To date, T-TIME (A Trial of Low-Dose Adjunctive Alteplase During Primary PCI) is the largest study on low-dose fibrinolysis [60]. In this trial 440 patients were randomized to 20-mg alteplase, or 10 mg of alteplase or placebo [60]. Notably, microvascular obstruction did not differ between the 20-mg alteplase and placebo groups (3.5% vs 2.3%; estimated difference, 1.16%; 95% CI: –0.08% to 2.41%; p = 0.32) or between the 10-mg alteplase and placebo groups (2.6% vs 2.3%; estimated difference, 0.29%; 95% CI: –0.76% to 1.35%; p = 0.74). Major adverse cardiac events (cardiac death, nonfatal myocardial infarction, unplanned hospitalization for heart failure) occurred in 15 patients (10.1%) in the placebo group, 18 (12.9%) in the 10-mg alteplase group, and 12 (8.2%) in the 20-mg alteplase group. Furthermore, there were no differences in major bleed events, which was limited to one patient each from the 10-mg and 20-mg alteplase groups, thus highlighting the safety of the low-dose fibrinolysis strategy [66, 67, 68].

A recent meta-analysis of 13 clinical trials examined randomized STEMI patients receiving low-dose fibrinolysis at time of primary PCI [8]. In this analysis with a total of 1876 patients (Table 1, Ref. [55, 57, 59, 60, 61, 62, 63, 64, 69, 70, 71, 72, 73]), i.c. fibrinolysis was linked to a reduction in major adverse cardiac events (odd ratio: 0.65, p = 0.003), and a greater left ventricular ejection fraction at 6-month follow-up (mean difference: 3.78, p = 0.0010). Additionally, patients who underwent intracoronary fibrinolysis showed significantly better post-PCI corrected TIMI frame count (mean difference = –3.57; p 0.00001), myocardial blush grade 2/3 (odd ratio = 1.76; p = 0.008), and normalization of ST elevation (odd ratio: 1.97; p = 0.0007). Importantly, the intracoronary fibrinolysis group did not report any significant increase in bleeding events (OR: 1.27; p = 0.53). Based on these results, the authors concluded that intracoronary thrombolysis coupled with primary PCI warrants an improvement in major adverse cardiac events and myocardial microcirculatory function in STEMI patients treated with primary PCI which is not associated with any substantial increase in the frequency of major bleeding.

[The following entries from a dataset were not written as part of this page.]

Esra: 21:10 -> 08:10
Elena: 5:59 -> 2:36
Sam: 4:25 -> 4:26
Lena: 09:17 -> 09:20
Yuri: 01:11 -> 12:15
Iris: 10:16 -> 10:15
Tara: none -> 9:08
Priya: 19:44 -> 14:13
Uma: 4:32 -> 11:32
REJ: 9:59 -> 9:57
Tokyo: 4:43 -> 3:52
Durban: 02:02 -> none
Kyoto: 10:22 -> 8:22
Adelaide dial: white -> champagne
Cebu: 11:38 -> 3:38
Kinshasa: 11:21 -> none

The beneficial effects observed in the majority of low-dose fibrinolysis trials may be dependent on the method of drug delivery. By administering a pharmacologic agent at the site of arterial injury, a reservoir of the drug is created, potentially enhancing the dissolution of intraluminal clots [74]. In addition, lesion-directed delivery of drug may have a mechanical effect that might aid in breaking down the thrombus, thus increasing the surface area for fibrinolysis binding [69]. Overall, the advantages of local vs intracoronary administration might explain at least in part differences in the results between trials. For instance, in the T-TIME trial [60], administration of fibrinolysis was done prior to stent implantation through the manual delivery of drug into the infarct-related artery, whereas, in the DISSOLUTION trial, administration was local [64].

One of the most important advantages of the local use of fibrinolytic drug is improved safety. Gurbel et al. [74] demonstrated that intracoronary infusion of alteplase (20 mg) was unable to induce fibrinogen depletion and thrombin activation. Similarly, Sezer et al. [57] calculated that a small dose of intracoronary streptokinase achieves a concentration 50 times higher than conventional intravenous administration.

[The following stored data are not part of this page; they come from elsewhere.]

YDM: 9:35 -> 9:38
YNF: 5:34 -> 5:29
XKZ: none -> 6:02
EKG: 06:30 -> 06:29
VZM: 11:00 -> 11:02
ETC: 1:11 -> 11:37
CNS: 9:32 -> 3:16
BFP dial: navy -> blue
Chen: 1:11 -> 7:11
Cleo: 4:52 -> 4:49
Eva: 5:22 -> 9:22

In addition, low-dose intracoronary fibrinolysis exhibits greater pharmacologic activity in both the epicardial coronary arteries and coronary microcirculation. In essence, using a locally delivered low-dose fibrinolytic agent appears to strike the right balance, being sufficiently high to induce effective fibrinolysis while minimizing the risk of increased bleeding.